Looking at the implications for Ireland at paragraph 5 we note that Ireland has already exempted all international transport on own-account from quota restrictions except in the case of transport carried out in accordance with the bilateral road transport agreement with France. There are, however, licences required for foreign owned vehicles engaged in own-account transport to or from Ireland and the adoption of this Directive will involve dropping the licensing requirement and also abolishing the remaining quota restrictions.

We note at paragraph 6 that the adoption of the Directive would not affect the rules governing transport within the State but that it would give rise to consideration of the desirability of different rules applying to national and international transport operations because in Ireland own-account transport is defined in section 112 of the Road Transport Act, 1944. It is not subject to any restriction but own-account operators cannot use hired or leased vehicles except when their own vehicles are under repair. The question arises then, if the Directive is adopted the carriage of goods between Member States in vehicles leased or hired to the operator for at least one year would be treated as own-account carriage of goods? There would have to be some consideration of applying the same system internally as under the Directive.

We then give the views of the Joint Committee and stated that we consider that the proposed Directive is in line with the objectives of the Treaty of Rome. We understand that, while over 80 per cent of trade routes do not at present have any restrictions on own-account carriage of goods, there are still 14 routes involving trade to or from Ireland which are subject to quota restrictions. We believe that the removal of these restrictions would benefit the country. It was represented to the Sub-Committee that the Directive should contain a provision similar to that governing national transport in the Transport Act, 1956, whereby the use of a vehicle hired for a short period to replace a vehicle undergoing repair would be permitted. It would not just be a question of having own-account transport where a vehicle was under repair but also where it was hired for a short period, not necessarily for 12 months. The Sub-Committee considered that this was a reasonable request and should be supported.

We accept the need for safeguarding against the possibility of abuse and that strict precautions are necessary to ensure that own account transport can be easily identified. The view of the Sub-Committee was that this was in line with the Treaty of Rome and with the Commission's proposals in this area. There was no objection from any sector to it. The only question arose out of the definition of own-account transport which is slightly different, at European level, from the Irish definition.

The second matter dealt with was the AETR Agreement. This concerns the work of crews of vehicles engaged in international road transport. It prescribes that there be requirements for international journeys between Community countries and third countries which are contracting parties to the Agreement and that there be a code of practice in relation to this. This agreement has already been ratified by a number of European and Community countries. There is a provision that the AETR would cover the same field as the social legislation of the EEC regarding road transport. What we are doing is exporting our own standards elsewhere in Europe on an international level. The EEC rules are now part of Irish law and are being implemented here. These include the rules relating to the tachograph, the " spy-in-the-cab ". They are being implemented here over a phased period in accordance with our own statutory instruments. The latest statutory instrument is one regarding the installation and use of tachographs which was made by the Minister for Labour on 19 June 1979. We are basically seeking to extend this to international transport and providing the same conditions there. This would be desirable and is recommended to the Committee.

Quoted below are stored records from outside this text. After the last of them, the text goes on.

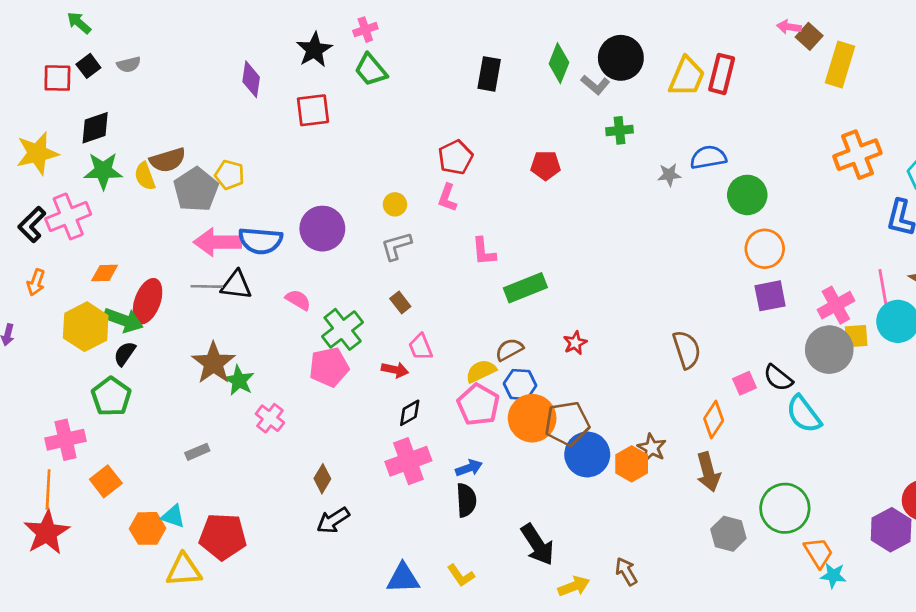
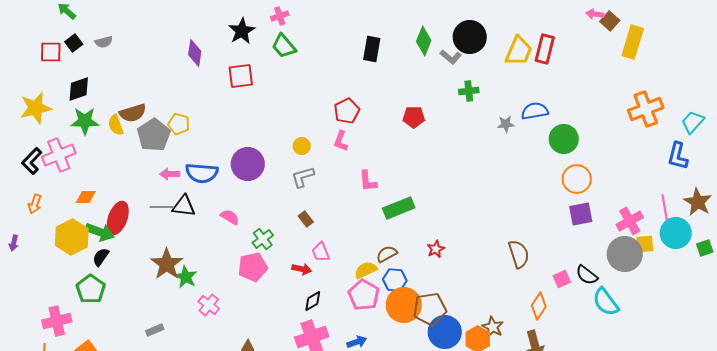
pink arrow: (217, 242) -> (170, 174), size x0.6
green cross: (343, 329) -> (263, 239), size x0.7

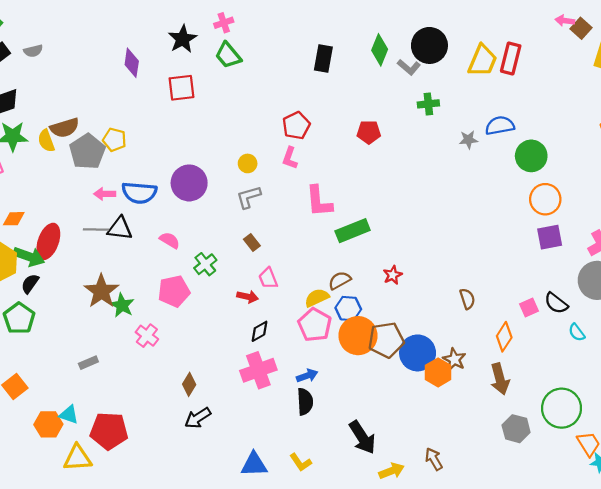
pink L-shape: (368, 181) -> (319, 201), size x1.4
brown semicircle: (519, 254) -> (467, 299), moved, size x0.7
pink pentagon: (253, 267) -> (174, 291), moved
cyan semicircle: (606, 302) -> (577, 332), size x0.6
blue circle: (445, 332) -> (418, 353), moved

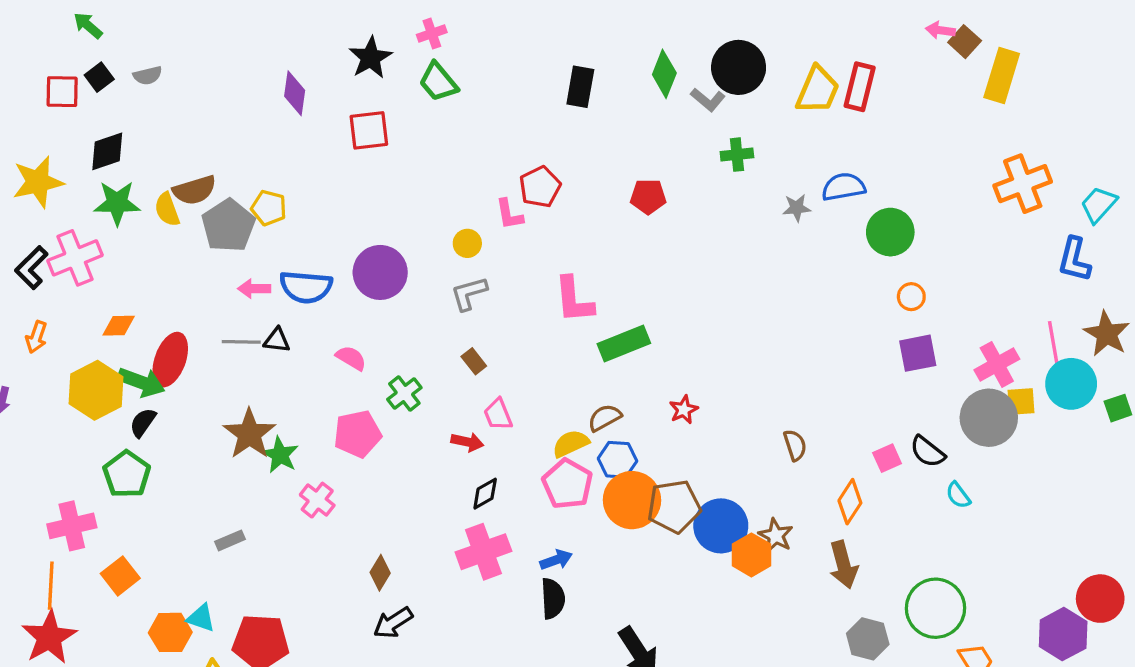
pink L-shape: (290, 158) -> (509, 214), moved, turned -30
orange circle: (545, 199) -> (911, 297), size x0.6
black triangle: (120, 228) -> (277, 340), size x0.7

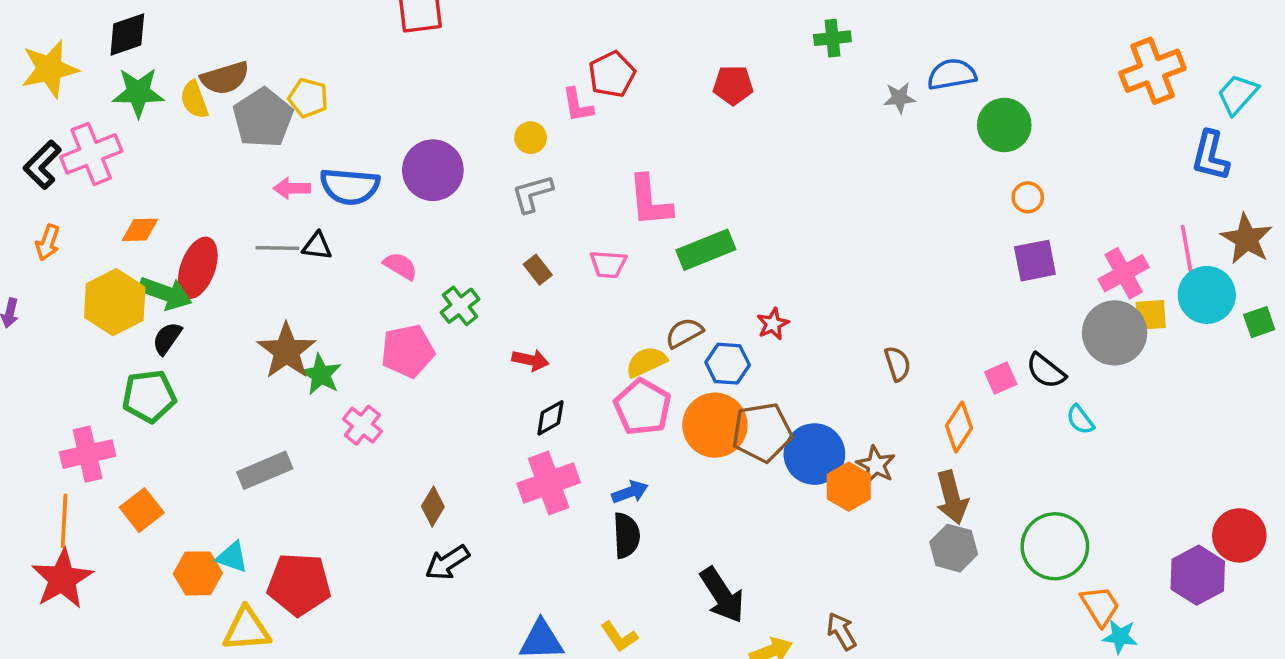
pink trapezoid: (498, 414) -> (608, 264), moved, turned -64
blue hexagon: (617, 460) -> (728, 364), moved
green pentagon: (127, 474) -> (149, 396), turned 30
gray rectangle: (230, 540) -> (265, 470), size x1.6
gray hexagon: (868, 639) -> (954, 548), moved

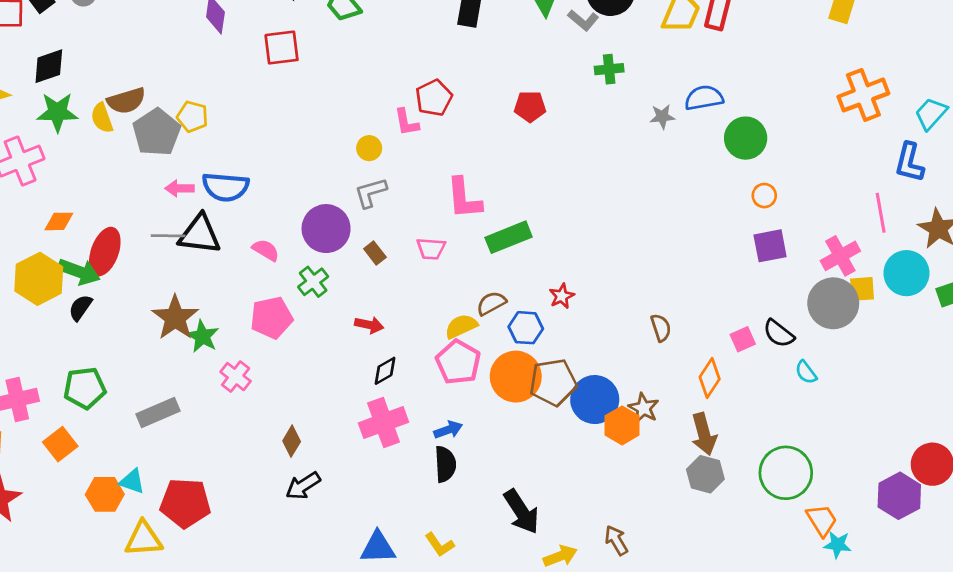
purple circle: (433, 170) -> (326, 229), moved
black triangle: (317, 246) -> (200, 234), size x1.8
pink line: (1187, 250) -> (881, 213), moved
green pentagon: (149, 396) -> (85, 388), moved

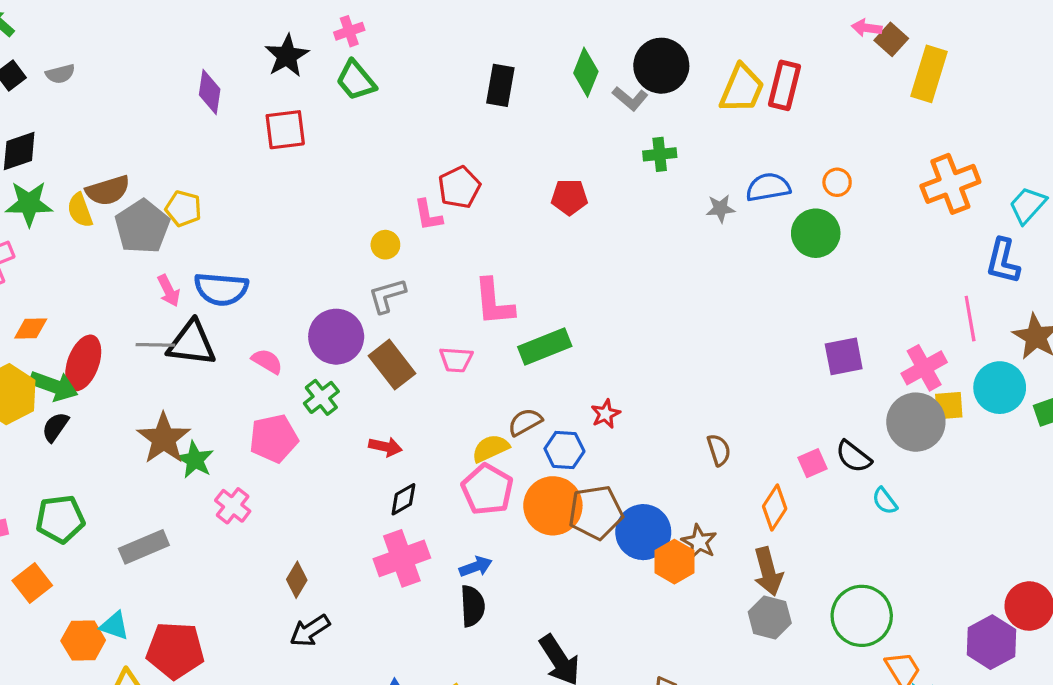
pink arrow: (180, 188) -> (169, 291), turned -116
orange circle: (764, 196) -> (837, 182), moved
brown rectangle: (375, 253) -> (392, 365), size x1.8

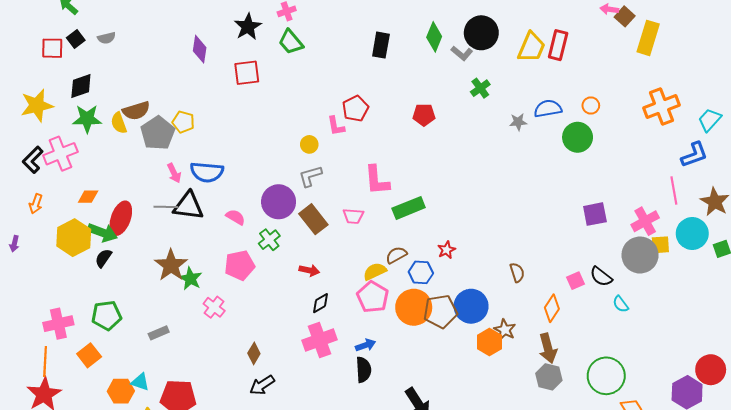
green cross: (660, 154) -> (480, 88), turned -30
blue L-shape: (1003, 261) -> (694, 155), turned -124
blue circle: (643, 532) -> (471, 306), moved
gray rectangle: (144, 547) -> (159, 333), size x0.7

Paragraphs 1 to 15, inclusive, agreed to.

Draft Report agreed to.

Ordered: To report accordingly.

I should like to thank members of the Social Affairs Sub-Committee for the time put into preparing these reports. They are fairly technical and required the Sub-Committee members to read a considerable amount of detailed and technical proposals. They also had to look at submissions from the interest groups and consider the draft report.

I should like to compliment the members of the various sub-committees for the work they have done.

The Joint Committee adjourned at 4.40 p.m.